Le procès de Lionel Bilgo et Vincent de Paul Kaboré suspendu par un débat sur la compétence du tribunal

Le procès de Lionel Bilgo et Vincent de Paul Kaboré, attendu ce vendredi 18 septembre 2026 au Tribunal de grande…

Le procès de Lionel Bilgo et Vincent de Paul Kaboré, attendu ce vendredi 18 septembre 2026 au Tribunal de grande instance de Bobo-Dioulasso, s’est ouvert sur une question préalable. Le ministère public a contesté la compétence de la juridiction et demandé que le dossier soit transféré au pôle économique et financier (ECOFI), rapporte Justice Infos Burkina.

Initialement programmée le 4 septembre, l’audience avait été renvoyée à ce vendredi. Dès l’ouverture des débats, le parquet a soulevé la question de la juridiction habilitée à examiner les faits reprochés aux deux prévenus.

Pour le ministère public, certains éléments du dossier relèvent notamment du blanchiment de capitaux. Cette qualification justifierait, selon le parquet, que l’affaire soit examinée par le pôle spécialisé en matière économique et financière.

LA SUITE APRÈS LA PUBLICITÉ



La défense a immédiatement contesté cette position. Les avocats de Lionel Bilgo et Vincent de Paul Kaboré ont soutenu que le Tribunal de grande instance de Bobo-Dioulasso dispose bien de la compétence nécessaire pour statuer sur l’affaire.

L’un des conseils de Lionel Bilgo a notamment fait valoir que le parquet connaissait déjà la nature des infractions reprochées aux prévenus. Il a rappelé que les procès-verbaux versés au dossier mentionnaient déjà des faits susceptibles de relever du blanchiment de capitaux, souligne Justice Infos Burkina.

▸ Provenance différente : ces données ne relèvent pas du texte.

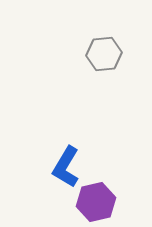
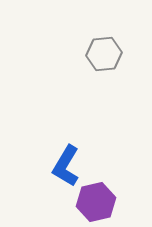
blue L-shape: moved 1 px up
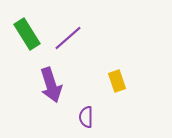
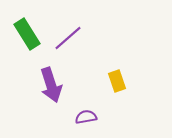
purple semicircle: rotated 80 degrees clockwise
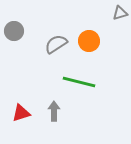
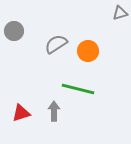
orange circle: moved 1 px left, 10 px down
green line: moved 1 px left, 7 px down
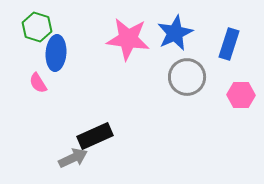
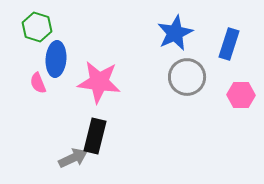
pink star: moved 29 px left, 43 px down
blue ellipse: moved 6 px down
pink semicircle: rotated 10 degrees clockwise
black rectangle: rotated 52 degrees counterclockwise
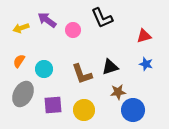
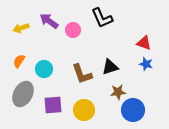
purple arrow: moved 2 px right, 1 px down
red triangle: moved 7 px down; rotated 35 degrees clockwise
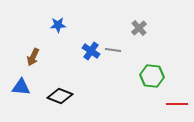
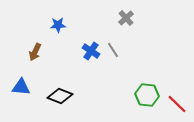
gray cross: moved 13 px left, 10 px up
gray line: rotated 49 degrees clockwise
brown arrow: moved 2 px right, 5 px up
green hexagon: moved 5 px left, 19 px down
red line: rotated 45 degrees clockwise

Dans ces conditions, l’avocat estime que cet élément ne peut, à lui seul, justifier le dessaisissement du tribunal alors que le dossier avait déjà été porté devant cette juridiction.

Les avocats de la défense ont également demandé aux victimes présentes à l’audience de décliner leur identité. Ils ont par ailleurs rappelé que Lionel Bilgo est détenu depuis le 28 août 2026 et souhaité que le procès puisse se poursuivre.

Selon eux, les pièces complémentaires demandées lors de l’audience du 4 septembre ont désormais été produites. Ils ne voient donc aucun élément susceptible de justifier un transfert du dossier vers le pôle ECOFI. Le procureur n’a toutefois pas modifié sa position. Face aux arguments de la défense, il a maintenu sa demande de dessaisissement du Tribunal de grande instance de Bobo-Dioulasso.

« Je demande humblement au tribunal de se dessaisir du dossier au profit du pôle ECOFI », a déclaré le procureur.

Un autre avocat de Lionel Bilgo a ensuite attiré l’attention des juges sur les conséquences qu’un éventuel dessaisissement pourrait avoir pour la défense. Il a notamment évoqué les difficultés que cette décision pourrait entraîner dans le cadre d’une éventuelle demande de mise en liberté provisoire de son client.

Au terme des échanges entre le ministère public et les avocats, le tribunal a annoncé qu’il rendrait sa décision dans les heures suivantes. Cette décision doit déterminer si le Tribunal de grande instance de Bobo-Dioulasso poursuivra l’examen de l’affaire ou si le dossier sera orienté vers le pôle économique et financier.